«Non era mai accaduto che un partito mettesse in lista della gente e poi si vergognasse il giorno dopo. Gli impresentabili a questo giro li hanno messi i Cinquestelle». Matteo Renzi approfitta del caso scontrini per ribaltare le accuse pentastellate sugli “impresentabili” presenti nelle liste del Pd. L’autogol di Andrea Cecconi e Carlo Martelli, i due parlamentari accusati di non aver restituito la parte del loro stipendio destinata al fondo di garanzia per le piccole e medie imprese, è una boccata d’ossigeno per la propaganda renziana. E un colpo gobbo per Luigi Di Maio, che non pensava di dover affrontare una campagna elettorale in difesa sull’unico punto fermo del programma grillino: l’onestà. Il capo politico è furioso. E nonostante il passo indietro dei due “portavoce” - che sui loro profili Facebook hanno già annunciato le dimissioni in caso di elezione - il vicepresidente della Camera spinge il piede sull’acceleratore con i probiviri perché puniscano in maniera esemplare i colleghi “distratti”.

Un’onta del genere si può lavare solo con l’espulsione dal Movimento, è il ragionamento di Di Maio, pronto a sacrificare il suo amico Andrea Cecconi sull’altare della scalata a Palazzo Chigi. Bisogna capire, però, se il cartellino rosso sia un’opzione percorribile, perché sulle regole del Movimento pende sempre la mannaia di Lorenzo Borré, l’avvocato paladino degli espulsi, pronto a impugnare - se interpellato - i provvedimenti disciplinari dello Staff centrale. Il legale è convinto che Cecconi e Martelli non possono essere buttati fuori a causa dell’esistenza di diverse associazioni costituite negli ultimi nove anni e titolari a vario titolo del trattamento degli iscritti. «Considerato che Martelli e Cecconi sono stati eletti nell’attuale legislatura come portavoce dell’associazione M5S costituita del 2009 e che le omissioni che gli vengono contestate riguardano un periodo anteriore alla costituzione del nuovo omonimo partito, sarebbe opportuno - prima di adottare eventuali provvedimenti disciplinari - ri- leggere la recente sentenza del Tribunale di Roma sul caso di Roberto Motta», spiega l’avvocato Borré. I giudici hanno infatti stabilito che «non è possibile sanzionare un associato per fatti anteriori alla costituzione del vincolo associativo né ciò può farsi in forza di un regolamento/ statuto entrato in vigore successivamente a tali fatti», precisa il legale. Dunque, «considerato che sia i due parlamentari che i probiviri hanno verosimilmente aderito al partito blogdellestelle. it successivamente al 30 dicembre 2017, non si vede come possano essere irrogate sanzioni disciplinari per fatti asseritamente commessi prima che si iscrivessero al partito suddetto e addirittura prima che il partito fosse costituito».

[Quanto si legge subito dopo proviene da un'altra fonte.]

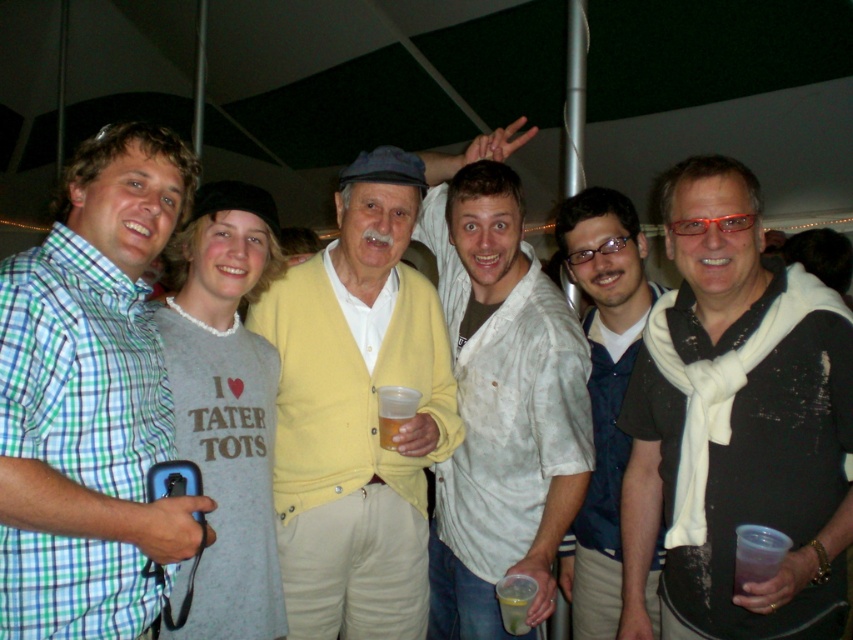 Does white matte scarf at center have a lesser height compared to translucent plastic cup at center?

No, white matte scarf at center is not shorter than translucent plastic cup at center.

Is point (606, 225) more distant than point (381, 445)?

Yes, point (606, 225) is farther from viewer.

Is point (579, 198) in front of point (387, 417)?

That is False.

The image size is (853, 640). I want to click on white matte scarf at center, so click(x=602, y=392).

Can you confirm if black textured scarf at right is smaller than yellow cardigan at center?

Correct, black textured scarf at right occupies less space than yellow cardigan at center.

You are a GUI agent. You are given a task and a screenshot of the screen. Output one action in this format:
    pyautogui.click(x=<x>, y=<y>)
    Task: Click on the black textured scarf at right
    The image size is (853, 640).
    Given the screenshot: What is the action you would take?
    pos(735,424)

At what (x,y) coordinates should I click in order to perform the action: click on black textured scarf at right. Please return your answer as a coordinate pair (x, y). Looking at the image, I should click on (735, 424).

The height and width of the screenshot is (640, 853). I want to click on black textured scarf at right, so click(x=735, y=424).

Where is `black textured scarf at right`? The image size is (853, 640). black textured scarf at right is located at coordinates (735, 424).

Between black textured scarf at right and translucent plastic cup at center, which one appears on the right side from the viewer's perspective?

Positioned to the right is black textured scarf at right.

The height and width of the screenshot is (640, 853). What are the coordinates of `black textured scarf at right` in the screenshot? It's located at [735, 424].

Ma il leader pentastellato non si farà di certo intimorire dalla minaccia di nuovi ricorsi. Luigi Di Maio non concepisce ostacoli sul suo cammino e per parare i colpi prova ad arruolare il procuratore nazionale antimafia, Federico Cafiero de Raho. «Rilanciamo l’appello del procuratore nazionale antimafia De Raho, che ha detto non votate per le forze politiche che hanno dentro gli impresentabili», dice il capo politico, «perché siamo l’unica forza politica che non ha impresentabili nelle liste e ha dei regolamenti molto stretti che non permettono neanche ai condannati in primo grado di candidarsi». È la linea difensiva che nel corso della giornata verrà ripetuta da vari colonnelli grillini: Carla Ruocco, Giulia Sarti e Vittorio Ferraresi. Il capo dell’antimafia ha dato «uno schiaffo ai vecchi partiti», insistono.

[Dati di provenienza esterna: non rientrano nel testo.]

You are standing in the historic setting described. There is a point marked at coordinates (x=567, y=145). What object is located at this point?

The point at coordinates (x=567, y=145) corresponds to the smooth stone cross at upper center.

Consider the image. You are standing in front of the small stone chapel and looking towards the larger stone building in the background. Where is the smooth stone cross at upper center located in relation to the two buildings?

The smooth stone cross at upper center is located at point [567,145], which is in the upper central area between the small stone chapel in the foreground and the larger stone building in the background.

Il segretario del Pd però non ha alcuna intenzione di lasciar correre sullo scivolone pentastellato e contrattacca. «Gli impresentabili sono loro, poi ce n’è uno che tecnicamente non si presenta: mi riferisco a Di Maio, che è come quel compagno di scuola che diceva nell’intervallo ti aspetto fuori, tu scendi e non c’è!», ironizza Renzi. «Di Maio è stato presente alla Camera il 30 per cento delle volte, ed era pure vice presidente. Ridicolo. L’altro vice presidente Giachetti ha l’ 89 per cento delle presenze, questa è la differenza di come si intendono le istituzioni. Io metterei pure la regola che chi ha il 30 per cento di presenze prende il 30 per cento dello stipendio».